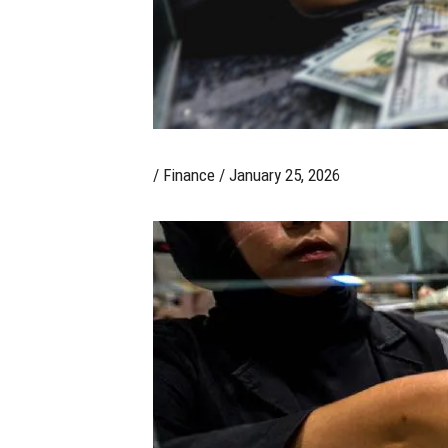
/
Finance
/
January 25, 2026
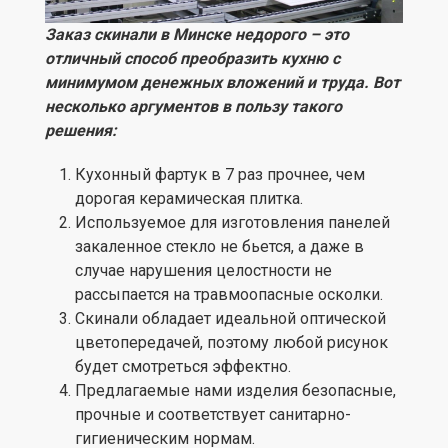
Заказ скинали в Минске недорого – это
отличный способ преобразить кухню с
минимумом денежных вложений и труда. Вот
несколько аргументов в пользу такого
решения:
Кухонный фартук в 7 раз прочнее, чем
дорогая керамическая плитка.
Используемое для изготовления панелей
закаленное стекло не бьется, а даже в
случае нарушения целостности не
рассыпается на травмоопасные осколки.
Скинали обладает идеальной оптической
цветопередачей, поэтому любой рисунок
будет смотреться эффектно.
Предлагаемые нами изделия безопасные,
прочные и соответствует санитарно-
гигиеническим нормам.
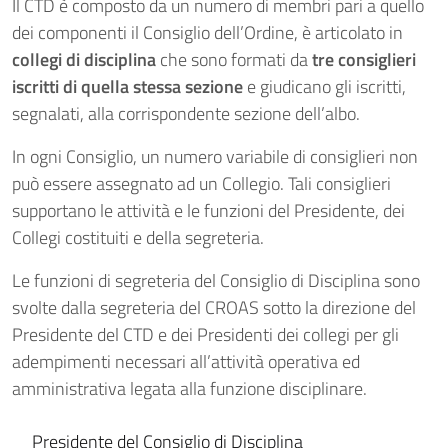
Il CTD è composto da un numero di membri pari a quello
dei componenti il Consiglio dell’Ordine, è articolato in
collegi di disciplina
che sono formati da
tre consiglieri
iscritti di quella stessa sezione
e giudicano gli iscritti,
segnalati, alla corrispondente sezione dell’albo.
In ogni Consiglio, un numero variabile di consiglieri non
può essere assegnato ad un Collegio. Tali consiglieri
supportano le attività e le funzioni del Presidente, dei
Collegi costituiti e della segreteria.
Le funzioni di segreteria del Consiglio di Disciplina sono
svolte dalla segreteria del CROAS sotto la direzione del
Presidente del CTD e dei Presidenti dei collegi per gli
adempimenti necessari all’attività operativa ed
amministrativa legata alla funzione disciplinare.
Presidente del Consiglio di Disciplina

----------

Output an exact copy of the lines from the one holding "Le funzioni di" to the last line of the data, inclusive, and nothing beyond that range.

Le funzioni di segreteria del Consiglio di Disciplina sono
svolte dalla segreteria del CROAS sotto la direzione del
Presidente del CTD e dei Presidenti dei collegi per gli
adempimenti necessari all’attività operativa ed
amministrativa legata alla funzione disciplinare.
Presidente del Consiglio di Disciplina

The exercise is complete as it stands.